Plaintiffs argue instead that they may maintain this action under the so-called commercial activity exception to foreign sovereign immunity, see 28 U.S.C. § 1605(a)(2). They recognize that an executive order by the President purported to settle and dispose of claims by U.S. and foreign nationals, [#48] at 9, but they argue that the President had no authority to dispose of these claims without direct authority from Congress, and they assert their belief that Congress has not provided such authority, regardless of the LCRA. Id. at 14.

This argument fails. Libya's alleged conduct is not commercial activity as it is understood by 28 U.S.C. § 1605(a)(2). According to Supreme Court and circuit precedent, the "key inquiry in determining whether particular conduct constitutes commercial activity . . . [is] whether it is 'the sort of action by which private parties can engage in commerce.'" Mwani v. Bin Laden, 417 F.3d 1, 17 (D.C. Cir. 2005) (citing Saudi Arabia v. Nelson, 507 U.S. 349, 362 (1993)). In Mwani, the D.C. Circuit rejected the claim that Afghanistan's provision of land for terrorist training camps could be considered commercial. Id. Here, the allegations are that Libya received an IRA "envoy in Tripoli, Libya, who obtained quasi-ambassadorial status," Am. Compl. [#34] ¶ 212, that Libya provided both arms and financial support to the IRA, e.g., id. ¶¶ 210-211, and that Libya trained IRA terrorists, id. ¶ 236. There is no way to characterize such activities as "commercial." Libya supported the IRA with both arms and funds --- sponsoring terrorists, not trading with them.

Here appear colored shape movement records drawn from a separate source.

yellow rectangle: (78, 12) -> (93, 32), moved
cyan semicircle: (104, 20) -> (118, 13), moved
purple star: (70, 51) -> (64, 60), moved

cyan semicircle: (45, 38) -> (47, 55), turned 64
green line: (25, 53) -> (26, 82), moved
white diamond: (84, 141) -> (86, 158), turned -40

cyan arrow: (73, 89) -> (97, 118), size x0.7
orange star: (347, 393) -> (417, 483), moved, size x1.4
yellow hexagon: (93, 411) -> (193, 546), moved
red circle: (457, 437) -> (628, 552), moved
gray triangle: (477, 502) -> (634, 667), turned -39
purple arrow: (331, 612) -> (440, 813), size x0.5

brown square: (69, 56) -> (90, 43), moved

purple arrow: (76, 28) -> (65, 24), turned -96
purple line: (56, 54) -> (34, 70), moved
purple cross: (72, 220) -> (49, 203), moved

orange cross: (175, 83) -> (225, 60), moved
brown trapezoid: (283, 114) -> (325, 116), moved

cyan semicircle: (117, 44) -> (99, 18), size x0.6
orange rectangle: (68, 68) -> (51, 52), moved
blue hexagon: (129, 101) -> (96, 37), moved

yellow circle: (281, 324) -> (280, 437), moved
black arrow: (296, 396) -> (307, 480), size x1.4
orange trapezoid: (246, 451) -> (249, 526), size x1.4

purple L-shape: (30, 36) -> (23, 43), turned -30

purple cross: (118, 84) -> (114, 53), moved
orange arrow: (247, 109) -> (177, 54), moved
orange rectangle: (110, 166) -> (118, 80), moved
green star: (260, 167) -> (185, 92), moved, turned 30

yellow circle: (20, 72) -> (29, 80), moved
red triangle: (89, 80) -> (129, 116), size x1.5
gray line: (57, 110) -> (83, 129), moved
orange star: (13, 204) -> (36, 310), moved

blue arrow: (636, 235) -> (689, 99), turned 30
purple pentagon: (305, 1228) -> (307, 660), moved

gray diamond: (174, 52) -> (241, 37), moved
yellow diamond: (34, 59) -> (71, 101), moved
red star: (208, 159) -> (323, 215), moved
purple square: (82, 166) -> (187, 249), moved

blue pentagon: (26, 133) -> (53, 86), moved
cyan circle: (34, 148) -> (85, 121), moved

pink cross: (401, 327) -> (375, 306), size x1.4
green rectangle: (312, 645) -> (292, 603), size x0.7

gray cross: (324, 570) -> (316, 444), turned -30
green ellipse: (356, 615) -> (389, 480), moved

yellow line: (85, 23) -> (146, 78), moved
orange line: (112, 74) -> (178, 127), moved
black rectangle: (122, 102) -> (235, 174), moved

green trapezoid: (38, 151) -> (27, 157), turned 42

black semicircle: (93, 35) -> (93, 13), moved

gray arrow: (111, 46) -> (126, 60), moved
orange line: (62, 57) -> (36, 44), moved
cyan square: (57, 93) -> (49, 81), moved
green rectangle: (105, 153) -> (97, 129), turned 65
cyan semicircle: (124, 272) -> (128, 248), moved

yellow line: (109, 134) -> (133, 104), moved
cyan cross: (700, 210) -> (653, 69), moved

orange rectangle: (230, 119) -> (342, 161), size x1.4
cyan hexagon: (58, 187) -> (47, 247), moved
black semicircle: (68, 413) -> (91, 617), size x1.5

Moreover, even if the allegations of the amended complaint fell within the commercial activity exception, it would require a very cramped reading of the LCRA to exclude this case from those that Congress plainly intended to foreclose as part of the effort to normalize relations with Libya. The LCRA provides that "any other private right of action relating to acts by a state sponsor of terrorism arising under Federal, State, or foreign law shall not apply with respect to claims against Libya, or any of its agencies, instrumentalities, officials, employees, or agents in any action in a Federal or State court." LCRA, Pub. L. No. 110-303, § 5(a)(1)(B). Plaintiffs' invocation of the commercial activity exception does not change the fact that the complaint in this case asserts "a private right of action relating to acts by a state sponsor of terrorism." Id. § 5(a)(1)(B) (emphasis added). Plaintiff's claim, by any other name, is about Libya's sponsorship of IRA terrorists, see Am. Compl. [#34] ¶ 203 ("Beginning in 1972, Defendant Libya established contacts with the PIRA which, in the subsequent twenty-five (25) years, grew into a material support apparatus provided by Libya to the PIRA."); id. ¶ 204 ("Between 1972 and 1997, Libya provided material support to the PIRA in the form of finances, a base in Tripoli, military and explosives training, arms, explosives, including but not limited to Semtex, explosive components, public support, and encouragement."). The text of the LCRA makes clear that Congress intended to end precisely such cases so as to normalize relations with Libya, and the law will be given that effect.